Submissions for the appellant

[14] Referring to section 106(3)(b) of the Criminal Procedure (Scotland) Act 1995, Mr. Wheatley Q.C., Solicitor Advocate, submitted that there had been a miscarriage of justice. The verdict of the jury was one which no reasonable jury properly directed could have returned. The overwhelming weight of other evidence showed the complainer's evidence to be confused, contradictory, and untruthful. The complainer was therefore incredible and unreliable. Reference was made to King v H M Advocate, 1999 J.C. 226, at pages 228G - 229B; and AJE v H M Advocate, 2002 J.C. 215; 2002 S.C.C.R. 341. Unlike cases such as King cit. sup., and Donnelly, 2000 S.C.C.R. 861, the present case was not a strong prosecution case where it was very much a jury question what evidence to accept, and what to reject. While there was a sufficiency of evidence, there was no support for the complainer's version of events in the other evidence. The other prosecution witnesses differed from her on almost every point. The other evidence threw great doubt on the complainer's evidence, because it was so different.

[15] Reference was then made to various passages in the evidence, under the headings set out in the Grounds of Appeal. In relation to (i) intoxication, J's evidence showed that there had been more drinking than the complainer acknowledged, and for a longer period. Constable Colville stated that the complainer could barely explain what had happened to her; also the complainer spoke of smoking hash all day, and her recollection was hazy. Mr and Mrs M gave evidence that the complainer had been drinking. Mr Wheatley submitted that all the evidence (other than the complainer's) suggested a greater consumption of drink and drugs than someone who had just had a few sips and a joint.

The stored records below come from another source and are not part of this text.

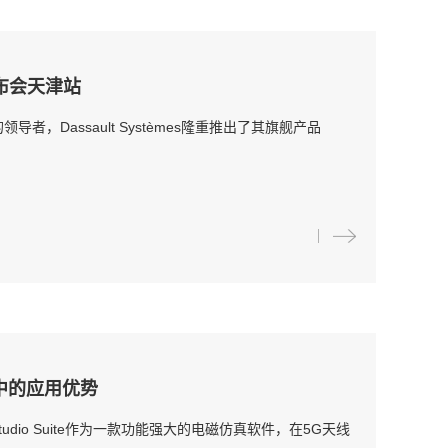
发布会天津站
导者，Dassault Systèmes隆重推出了其旗舰产品
设计中的应用优势
udio Suite作为一款功能强大的电磁仿真软件，在5G天线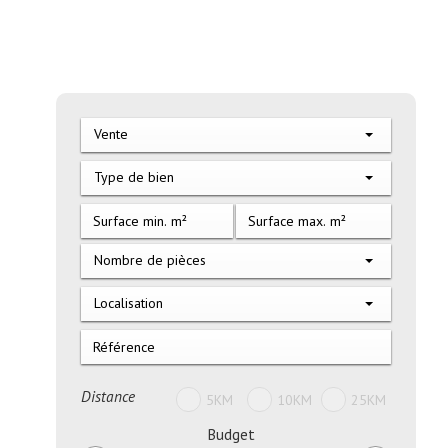
Vente
Type de bien
Nombre de pièces
Localisation
Distance
5KM
10KM
25KM
Budget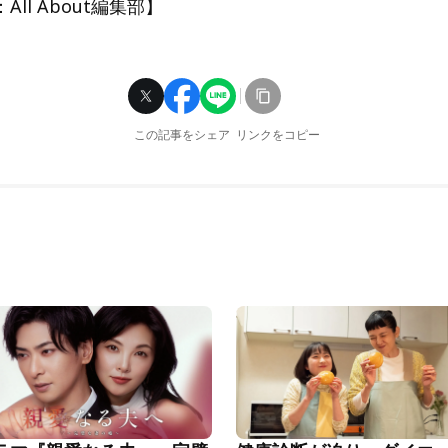
ll About編集部】
この記事をシェア
リンクをコピー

[16] In the context of (ii) where, and in whose company the complainer had been before the alleged offence, and (iii) her intimacy with the appellant in the period leading up to the alleged offence, Mr. Wheatley drew attention to the discrepancies outlined in paragraph [5] above. The complainer denied any form of contact or intimacy with the appellant prior to the alleged offence. However Mr and Mrs M gave clear evidence of intimate contact between the complainer and the appellant during a party.

[17] In relation to (iv), the locus of the alleged offence, reference was made to passages illustrating the divergence in evidence about the locus, set out in paragraph [4] above. The complainer's insistence that the rape had occurred in Mrs M's flat was unsupported by any other evidence. The complainer gave evidence about the furniture in the room of the alleged offence which did not accord with other evidence.

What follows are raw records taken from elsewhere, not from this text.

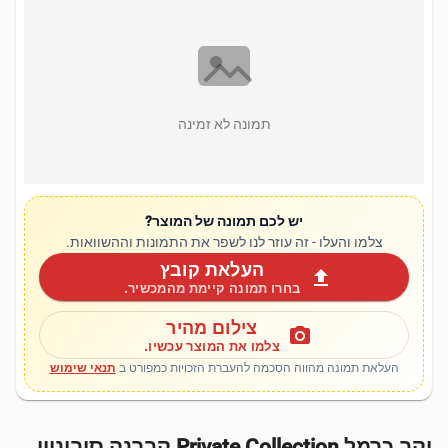
תמונה לא זמינה
יש לכם תמונה של המוצר?
צלמו והעלו - זה עוזר לנו לשפר את התמונות וההשוואות.
העלאת קובץ
upload
בחרו תמונה קיימת מהמכשיר.
צילום מהיר
photo_camera
צלמו את המוצר עכשיו.
העלאת תמונה מהווה הסכמה להעברת הזכויות כמפורט ב
תנאי שימוש
יקב כרמל Private Collection קברנה סוביניון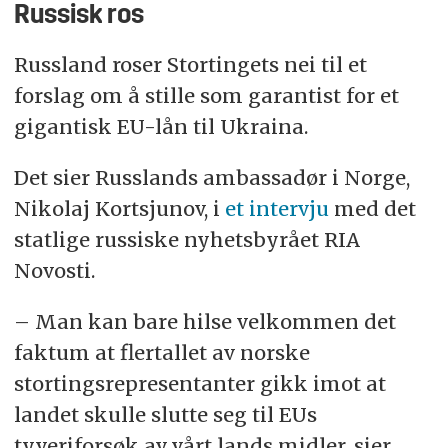
Russisk ros
Russland roser Stortingets nei til et
forslag om å stille som garantist for et
gigantisk EU-lån til Ukraina.
Det sier Russlands ambassadør i Norge,
Nikolaj Kortsjunov, i
et intervju
med det
statlige russiske nyhetsbyrået RIA
Novosti.
– Man kan bare hilse velkommen det
faktum at flertallet av norske
stortingsrepresentanter gikk imot at
landet skulle slutte seg til EUs
tyveriforsøk av vårt lands midler, sier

[18] As for (vi), how the complainer came to be alone with the appellant within the locus of the alleged offence and whether he was already partially unclothed at that time, reference was made to various discrepancies in the evidence, including those referred to in paragraph [5] above.

[19] Finally, reference was made to passages of evidence relevant to the last two sub-headings in the Grounds of Appeal, namely (vii) the complainer's description of the alleged rape and her account of how the appellant came to be divested of his clothing during it, and (viii) how her underwear came to be torn and whether she had made any statement relative thereto to the police: cf. paragraphs [7] to [9] above. Mr. Wheatley submitted that instead of support for the complainer, the evidence demonstrated contradictions.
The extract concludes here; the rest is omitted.